%%

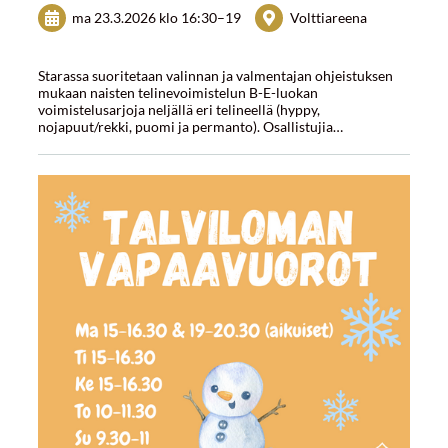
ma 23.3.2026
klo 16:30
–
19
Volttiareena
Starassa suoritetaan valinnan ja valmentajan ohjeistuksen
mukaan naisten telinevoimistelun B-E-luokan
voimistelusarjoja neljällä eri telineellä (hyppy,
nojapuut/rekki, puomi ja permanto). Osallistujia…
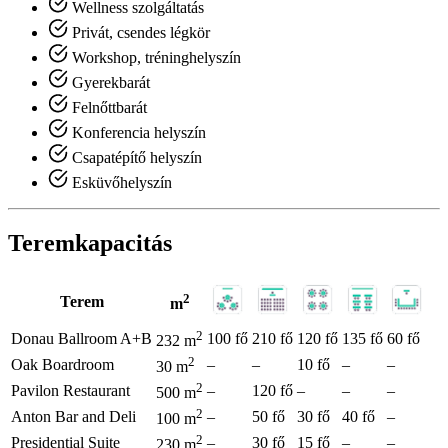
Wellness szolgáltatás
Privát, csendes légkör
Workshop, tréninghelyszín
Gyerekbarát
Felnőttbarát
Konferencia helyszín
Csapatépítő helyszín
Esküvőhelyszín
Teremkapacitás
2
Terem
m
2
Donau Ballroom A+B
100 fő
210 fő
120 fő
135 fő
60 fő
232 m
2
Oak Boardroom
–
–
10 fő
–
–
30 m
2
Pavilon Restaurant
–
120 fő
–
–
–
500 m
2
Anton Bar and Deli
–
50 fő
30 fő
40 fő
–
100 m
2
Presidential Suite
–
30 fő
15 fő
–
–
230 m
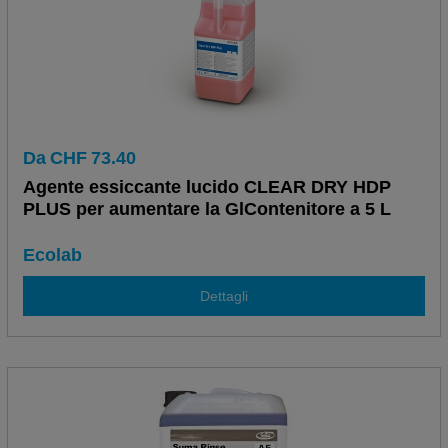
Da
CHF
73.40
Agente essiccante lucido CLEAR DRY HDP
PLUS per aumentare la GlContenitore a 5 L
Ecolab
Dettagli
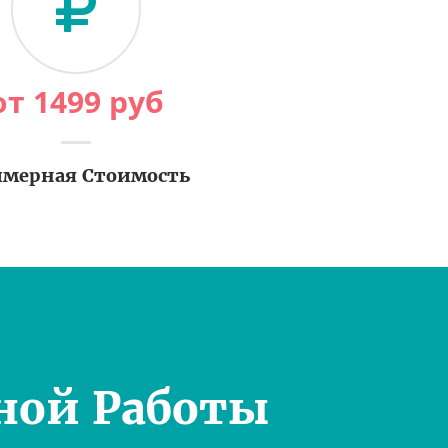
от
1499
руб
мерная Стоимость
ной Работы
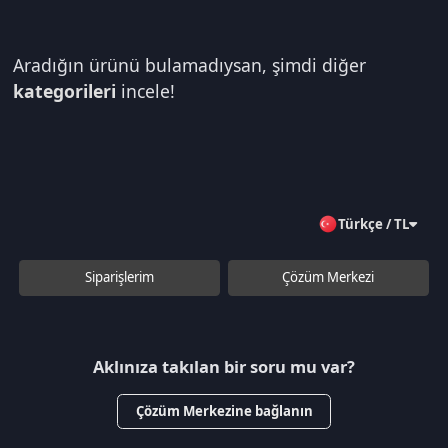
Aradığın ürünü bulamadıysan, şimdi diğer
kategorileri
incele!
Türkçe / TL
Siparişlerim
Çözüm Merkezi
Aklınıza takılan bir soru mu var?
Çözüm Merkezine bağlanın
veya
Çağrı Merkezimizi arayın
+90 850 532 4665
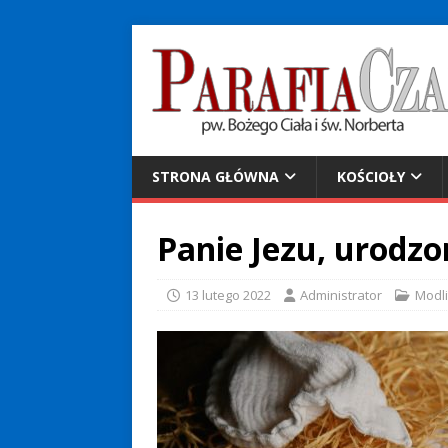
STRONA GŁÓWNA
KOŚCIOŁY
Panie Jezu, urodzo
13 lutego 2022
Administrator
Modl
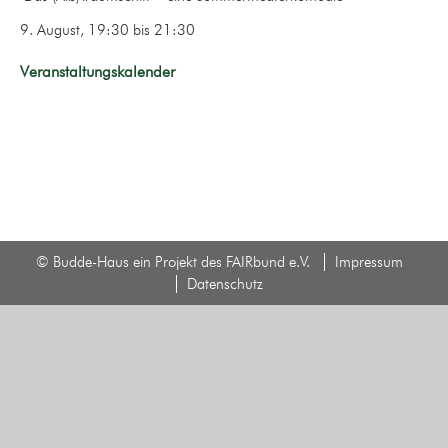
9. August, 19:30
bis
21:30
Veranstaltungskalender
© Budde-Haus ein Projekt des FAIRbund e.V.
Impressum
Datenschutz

%%
%%

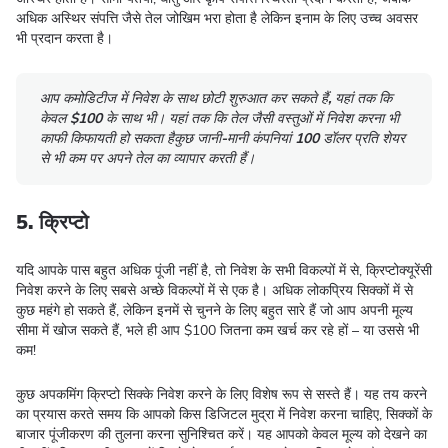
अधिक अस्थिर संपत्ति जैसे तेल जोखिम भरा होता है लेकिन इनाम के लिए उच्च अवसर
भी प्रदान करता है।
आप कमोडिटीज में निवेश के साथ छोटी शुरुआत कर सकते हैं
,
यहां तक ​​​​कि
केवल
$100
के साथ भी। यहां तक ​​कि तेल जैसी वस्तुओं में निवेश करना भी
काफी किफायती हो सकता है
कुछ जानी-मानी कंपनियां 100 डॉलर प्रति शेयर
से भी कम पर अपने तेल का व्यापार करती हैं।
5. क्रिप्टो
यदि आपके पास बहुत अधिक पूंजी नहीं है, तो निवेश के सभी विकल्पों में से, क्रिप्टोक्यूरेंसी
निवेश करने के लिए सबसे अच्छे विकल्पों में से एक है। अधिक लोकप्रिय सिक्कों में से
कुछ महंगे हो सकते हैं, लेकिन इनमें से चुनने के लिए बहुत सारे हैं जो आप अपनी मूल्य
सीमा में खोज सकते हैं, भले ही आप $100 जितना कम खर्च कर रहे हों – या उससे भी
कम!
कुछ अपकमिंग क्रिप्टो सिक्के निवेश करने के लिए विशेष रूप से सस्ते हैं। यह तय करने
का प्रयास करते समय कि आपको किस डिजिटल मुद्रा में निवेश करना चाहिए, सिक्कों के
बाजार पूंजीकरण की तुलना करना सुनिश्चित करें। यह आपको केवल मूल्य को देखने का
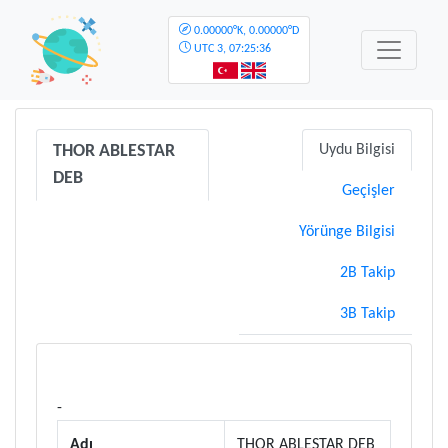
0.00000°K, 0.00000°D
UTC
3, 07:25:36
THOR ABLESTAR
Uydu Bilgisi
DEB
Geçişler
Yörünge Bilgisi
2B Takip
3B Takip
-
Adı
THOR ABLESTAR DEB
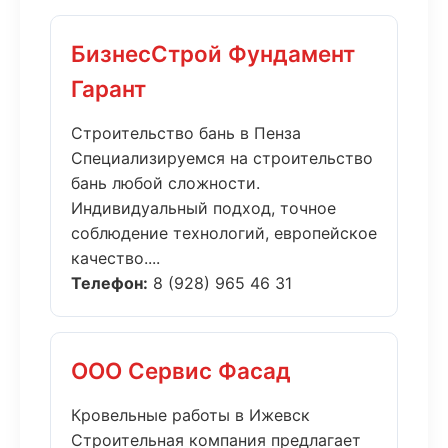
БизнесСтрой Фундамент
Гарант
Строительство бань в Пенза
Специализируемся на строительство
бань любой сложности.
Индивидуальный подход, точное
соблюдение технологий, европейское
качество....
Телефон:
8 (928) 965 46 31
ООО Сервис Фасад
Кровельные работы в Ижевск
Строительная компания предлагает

%%

▸ Task directions
In the data above, retype exactly and only the lines between the one holding "8 (928) 965 46 31" and the one holding "Строительная компания предлагает", inclusive.

▸ Result
8 (928) 965 46 31
ООО Сервис Фасад
Кровельные работы в Ижевск
Строительная компания предлагает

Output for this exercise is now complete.